Cross-Sensor View Synthesis

Updated 3 March 2026

Cross-sensor view synthesis is the process of generating target data from a different sensor modality, addressing issues like geometric discrepancies, calibration gaps, and modality-specific texture differences.
Recent models leverage dual-branch diffusion architectures, unified 3D feature spaces, and hybrid GAN-diffusion cascades to align geometry and appearance across heterogeneous sensors.
Evaluations on benchmarks demonstrate improvements in metrics like PSNR, SSIM, and FID, though challenges remain with dynamic scenes and low-texture, noisy sensor inputs.

Cross-sensor view synthesis refers to the generation of images, videos, or structured data in one sensor modality or viewpoint from data captured in another, often fundamentally different, sensor modality or viewpoint. It generalizes classical novel view synthesis (NVS) by operating across distinct sensing domains: for example, synthesizing a street-level LiDAR scan from camera imagery, or producing a thermal view from RGB. This task introduces compounded challenges in geometry, radiometry, and calibration due to heterogeneous sensor characteristics, varying spatial resolutions, differing fields of view, and the lack of shared coordinate systems or pixel correspondences. Advances in this domain directly impact autonomous driving, multi-modal mapping, remote sensing, and machine perception by enabling multi-sensor simulation, robust sensor fusion, and vision under adverse conditions.

1. Cross-Sensor View Synthesis: Problem Setting and Challenges

Cross-sensor view synthesis encompasses tasks where the goal is to generate data of a target modality (such as LiDAR, SAR, thermal, or street-view RGB) from observations in a source modality that may have fundamentally different spatial, spectral, or geometric characteristics. Canonical settings include RGB-to-LiDAR, satellite-to-streetview, and RGB-to-thermal synthesis. Problem inputs generally consist of one or more images or data frames from the source modality and optional—or, in many practical scenarios, unavailable—auxiliary information such as calibration, depth maps, or pose priors (Xie et al., 2024, Berian et al., 16 Jan 2025, Wu et al., 27 Feb 2026).

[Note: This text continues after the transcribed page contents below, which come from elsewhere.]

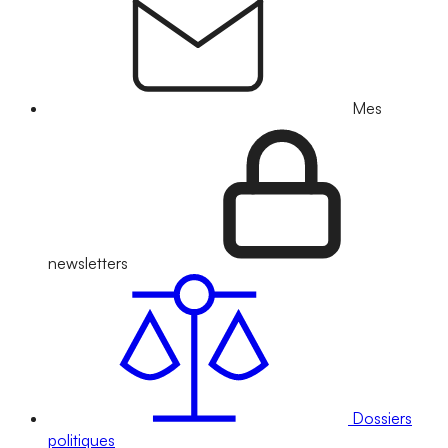
Mes
newsletters
Dossiers
politiques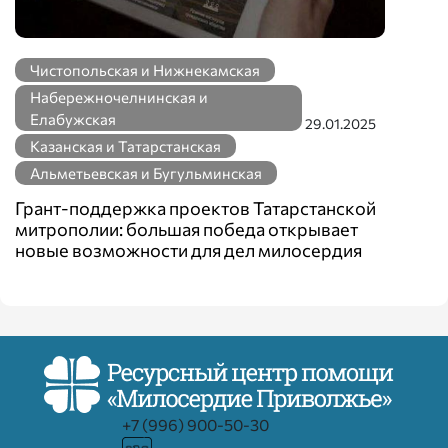
Чистопольская и Нижнекамская
Набережночелнинская и
Елабужская
29.01.2025
Казанская и Татарстанская
Альметьевская и Бугульминская
Грант-поддержка проектов Татарстанской
митрополии: большая победа открывает
новые возможности для дел милосердия
+7 (996) 900-50-30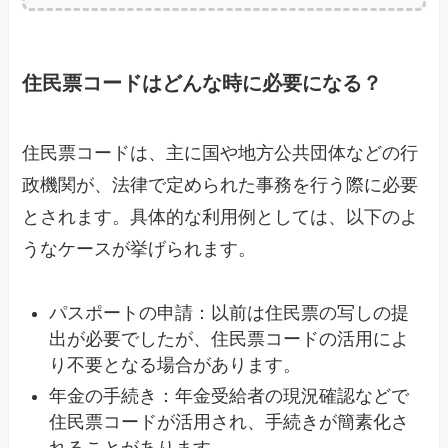
住民票コードはどんな時に必要になる？
住民票コードは、主に国や地方公共団体などの行
政機関が、法律で定められた事務を行う際に必要
とされます。具体的な利用例としては、以下のよ
うなケースが挙げられます。
パスポートの申請：以前は住民票の写しの提
出が必要でしたが、住民票コードの活用によ
り不要となる場合があります。
年金の手続き：年金受給者の現況確認などで
住民票コードが活用され、手続きが簡素化さ
れることがあります。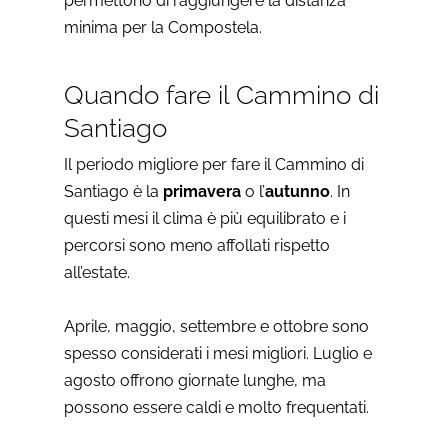
permettono di raggiungere la distanza
minima per la Compostela.
Quando fare il Cammino di
Santiago
Il periodo migliore per fare il Cammino di
Santiago è la
primavera
o l’
autunno
. In
questi mesi il clima è più equilibrato e i
percorsi sono meno affollati rispetto
all’estate.
Aprile, maggio, settembre e ottobre sono
spesso considerati i mesi migliori. Luglio e
agosto offrono giornate lunghe, ma
possono essere caldi e molto frequentati.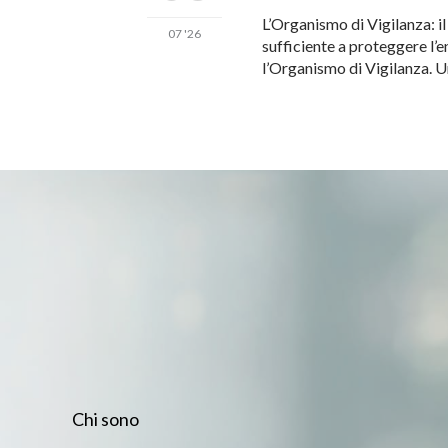
L’Organismo di Vigilanza: i
07 '26
sufficiente a proteggere l’e
l’Organismo di Vigilanza. 
Chi sono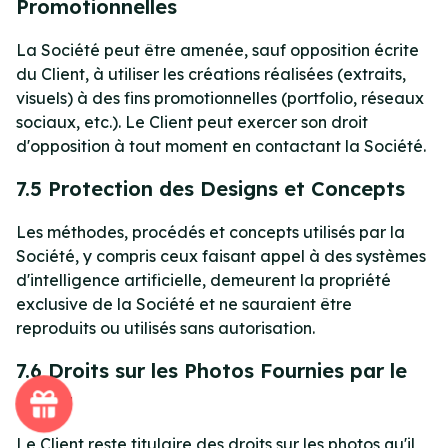
Promotionnelles
La Société peut être amenée, sauf opposition écrite
du Client, à utiliser les créations réalisées (extraits,
visuels) à des fins promotionnelles (portfolio, réseaux
sociaux, etc.). Le Client peut exercer son droit
d'opposition à tout moment en contactant la Société.
7.5 Protection des Designs et Concepts
Les méthodes, procédés et concepts utilisés par la
Société, y compris ceux faisant appel à des systèmes
d'intelligence artificielle, demeurent la propriété
exclusive de la Société et ne sauraient être
reproduits ou utilisés sans autorisation.
7.6 Droits sur les Photos Fournies par le
Client
Le Client reste titulaire des droits sur les photos qu'il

The central challenges in cross-sensor view synthesis include:

Heterogeneous Geometric Mapping: Different modalities capture complementary but non-identical geometric priors; e.g., LiDAR offers direct metric structure, while SAR and EO are fundamentally different projections (Berian et al., 16 Jan 2025).
Unknown or Incomplete Calibration: Sensors may lack shared intrinsic/extrinsic calibration, precluding simple re-projection and compounding pixel misalignment (Wu et al., 27 Feb 2026).
Modality Gap and Texture Ambiguity: Spectral bands (e.g., NIR, thermal) may lack textural or semantic structures present in the RGB domain (Wu et al., 27 Feb 2026, Berian et al., 16 Jan 2025).
Sparse, Noisy, or Partial Observations: Certain sensors (LiDAR, SAR) provide sparse or noisy returns, complicating direct volumetric fusion, and dynamic scenes can further disrupt static assumptions (Ni et al., 21 Feb 2025, Wu et al., 27 Feb 2026).
Scale and Realism: Achieving multi-sensor generalization and photo-realistic synthesis at city or dataset scale (autonomous driving, remote sensing) remains a bottleneck (Ni et al., 21 Feb 2025, Bajbaa et al., 29 Sep 2025).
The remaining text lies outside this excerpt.